I use the BBDuk software package when trimming my reads for SISRS. The basic trim command I use for DNA-Seq data is:

#PE Reads (Base Trim Command)
bbduk.sh maxns=0 ref=<path_to_BBUDuk>/resources/adapters.fa qtrim=w trimq=15 minlength=35 maq=25 in=<RAW_SAMPLE_LEFT>.fastq.gz in2=<RAW_SAMPLE_RIGHT>.fastq.gz out=<TRIM_SAMPLE_LEFT>.fastq.gz out2=<TRIM_SAMPLE_RIGHT>.fastq.gz

#PE Reads (End Trimming Command)
bbduk.sh maxns=0 ref=<path_to_BBUDuk>/resources/adapters.fa qtrim=w trimq=15 minlength=35 maq=25 in=<RAW_SAMPLE_LEFT>.fastq.gz in2=<RAW_SAMPLE_RIGHT>.fastq.gz out=<TRIM_SAMPLE_LEFT>.fastq.gz out2=<TRIM_SAMPLE_RIGHT>.fastq.gz mink=8 hdist=1 hdist2=0 ktrim=(r/l)
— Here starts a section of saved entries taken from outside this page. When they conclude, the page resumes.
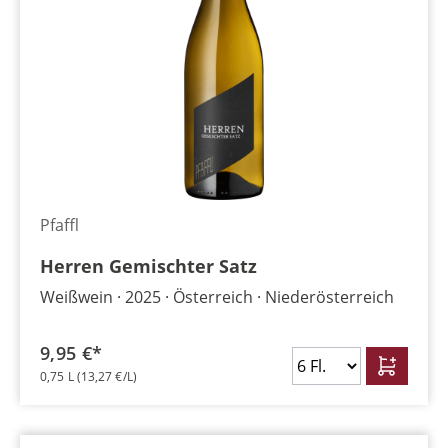
Pfaffl
Herren Gemischter Satz
Weißwein
2025
Österreich
Niederösterreich
9,95 €*
0,75 L
(13,27 €/L)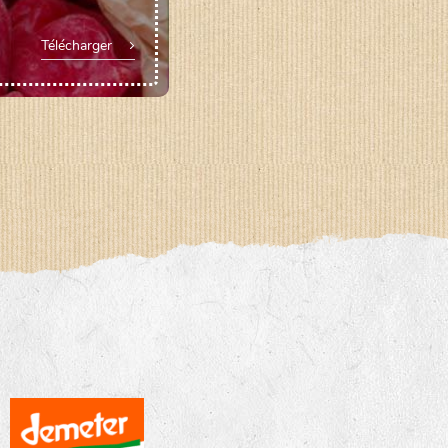
Télécharger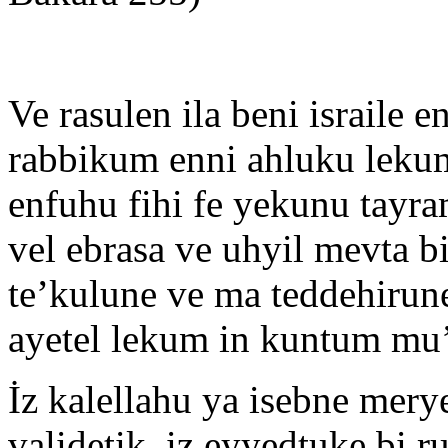
Ve rasulen ila beni israile 
rabbikum enni ahluku lekum 
enfuhu fihi fe yekunu tayra
vel ebrasa ve uhyil mevta b
te’kulune ve ma teddehirune
ayetel lekum in kuntum mu’
İz kalellahu ya isebne mery
validetik, iz eyyedtuke bi r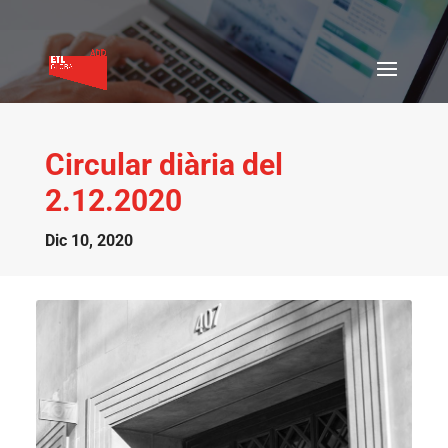
Circular diària del
2.12.2020
Dic 10, 2020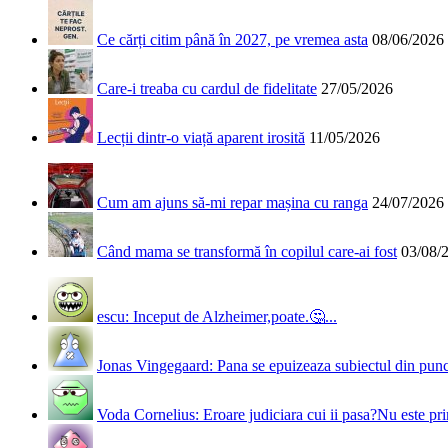
Ce cărți citim până în 2027, pe vremea asta
08/06/2026
Care-i treaba cu cardul de fidelitate
27/05/2026
Lecții dintr-o viață aparent irosită
11/05/2026
Cum am ajuns să-mi repar mașina cu ranga
24/07/2026
Când mama se transformă în copilul care-ai fost
03/08/
escu: Inceput de Alzheimer,poate.🤔...
Jonas Vingegaard: Pana se epuizeaza subiectul din punct
Voda Cornelius: Eroare judiciara cui ii pasa?Nu este prim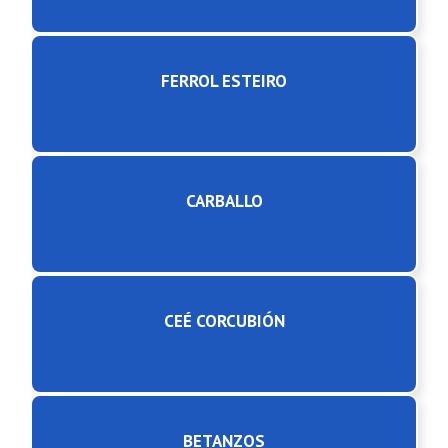
FERROL ESTEIRO
CARBALLO
CEÉ CORCUBIÓN
BETANZOS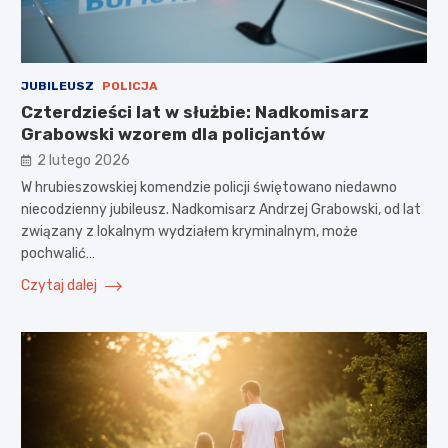
JUBILEUSZ
POLICJA
Czterdzieści lat w służbie: Nadkomisarz
Grabowski wzorem dla policjantów
2 lutego 2026
W hrubieszowskiej komendzie policji świętowano niedawno
niecodzienny jubileusz. Nadkomisarz Andrzej Grabowski, od lat
związany z lokalnym wydziałem kryminalnym, może
pochwalić…
Czytaj dalej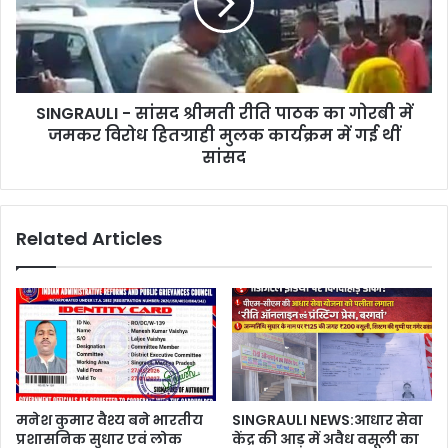
SINGRAULI - सांसद श्रीमती रीति पाठक का गोरबी में
जमकर विरोध हितग्राही मुलक कार्यक्रम में गई थीं
सांसद
Related Articles
मनेश कुमार वैश्य बने भारतीय
SINGRAULI NEWS:आधार सेवा
प्रशासनिक सुधार एवं लोक
केंद्र की आड़ में अवैध वसूली का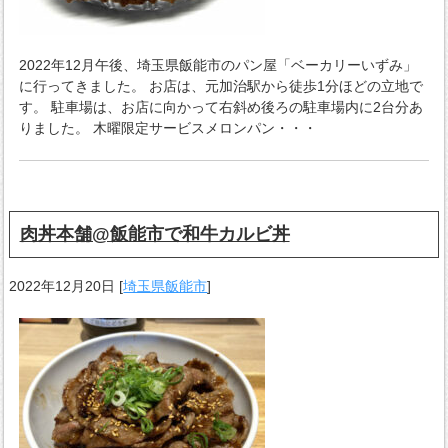
2022年12月午後、埼玉県飯能市のパン屋「ベーカリーいずみ」
に行ってきました。 お店は、元加治駅から徒歩1分ほどの立地で
す。 駐車場は、お店に向かって右斜め後ろの駐車場内に2台分あ
りました。 木曜限定サービスメロンパン・・・
肉丼本舗@飯能市で和牛カルビ丼
2022年12月20日
[
埼玉県飯能市
]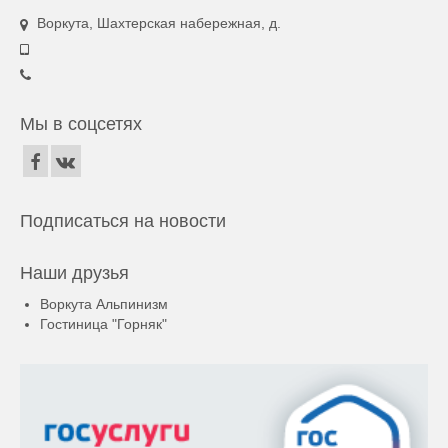
Воркута, Шахтерская набережная, д.
Мы в соцсетях
Подписаться на новости
Наши друзья
Воркута Альпинизм
Гостиница "Горняк"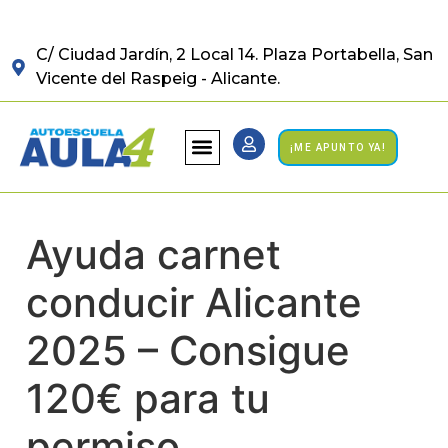
C/ Ciudad Jardín, 2 Local 14. Plaza Portabella, San
Vicente del Raspeig - Alicante.
¡ME APUNTO YA!
Ayuda carnet
conducir Alicante
2025 – Consigue
120€ para tu
permiso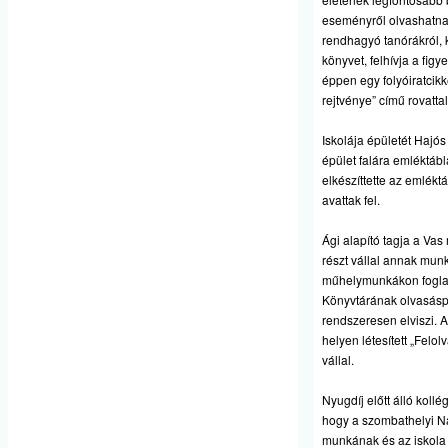
eseményről olvashatnak
rendhagyó tanórákról, k
könyvet, felhívja a fi
éppen egy folyóiratcik
rejtvénye” című rovatta
Iskolája épületét Hajó
épület falára emléktáb
elkészíttette az emlékt
avattak fel.
Ági alapító tagja a V
részt vállal annak mun
műhelymunkákon fogla
Könyvtárának olvasásped
rendszeresen elviszi. 
helyen létesített „Felo
vállal.
Nyugdíj előtt álló kol
hogy a szombathelyi N
munkának és az iskola k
#SE Reads (Base Trim Command)
bbduk.sh maxns=0 ref=<path_to_BBUDuk>/resources/adapters.fa qtrim=w trimq=15 minlength=35 maq=25 in=<RAW_SAMPLE>.fastq.gz out=<TRIM_SAMPLE>.fastq.gz

#SE Reads (End Trimming Command)
bbduk.sh maxns=0 ref=<path_to_BBUDuk>/resources/adapters.fa qtrim=w trimq=15 minlength=35 maq=25 in=<RAW_SAMPLE>.fastq.gz out=<TRIM_SAMPLE>.fastq.gz mink=8 hdist=1 hdist2=0 ktrim=(r/l)

Arguments:

  • maxns=0: Reads with N's filtered out. Can be adjusted based on your needs, as this is obviously the most conservative setting.
  • ref=.../resources/adapters.fa: Sets path to BBDuk adapter database (Could be set to whatever you want to filter against)
  • qtrim=w: Quality trim based on sliding window
  • trimq=15: Trim to Q15 Phred bases
  • minlength=35: Reads <35bp after trimming are discarded
  • maq=25: Reads with an average base quality <Q25 after trimming are discarded
  • mink=8: If trimmming Kmers from L/R end, trim Kmers 8bp or longer
  • hdist=1: Allows a 1bp mismatch in kmer matching
  • hist2=0: Allows 0bp mismatch when trimming shorter kmers (from mink)
  • ktrim=r/l: Trim kmers from Right/Left end (check FastQC report)

4) Subsetting based on SISRS study design

The composite genome assembly for SISRS has been validated to work well at a final genome coverage of ~10X (When all reads are combined across species, the final coverage should be ~10X the average genome size for the group of organisms).

  • For all the data that passed QC, pool data by species (Sp) to create a single fastq.gz file for each species
cat Sp*Left.fastq.gz > Sp_Pool_Left.fastq.gz
cat Sp*Right.fastq.gz > Sp_Pool_Right.fastq.gz
  • For a SISRS run with X species, and an average genome size for the group of Y bp (e.g. ~3.5B for mammals), the reads from each species should be subset to (10*Y)/X (e.g. For 50 species with an average genome size of 100Gb, subset each species to 20Gb [10*100/50])
# Subsetting for Mapping Dataset: If an individual species has exceptionally high coverage (e.g. >50X), consider subsetting down to 50X for more manageable file sizes
reformat.sh in=Sp_Pool_Left.fastq.gz in2=Sp_Pool_Right.fastq.gz out=Sp_Mapping_Left.fastq.gz out2=Sp_Mapping_Right.fastq.gz samplebasestarget=(50*GenomeSize)

# Subsetting for Genome Assembly: Subset each species Pooled data using BBDuk
reformat.sh in=Sp_Pool_Left.fastq.gz in2=Sp_Pool_Right.fastq.gz out=Sp_Genome_Left.fastq.gz out2=Sp_Genome_Right.fastq.gz samplebasestarget=(10*GenomeSize/NumSpecies)

5) Composite genome assembly

Using whatever genome assembler you want, assemble the subset Genome reads into a composite genome. For example, here is a command for an assembly using Ray:

mpiexec -n 200 Ray -k 31 -s Sp1_A_Genome_Left.fastq.gz -s Sp1_A_Genome_Right.fastq.gz -s Sp2_A_Genome_Left.fastq.gz -s Sp2_A_Genome_Right.fastq.gz -s Sp3_A_Genome_Left.fastq.gz -s Sp3_A_Genome_Right.fastq.gz ... -o <OUTPUT_DIRECTORY>

This composite genome and associated mapping reads represent the starting point for a SISRS run.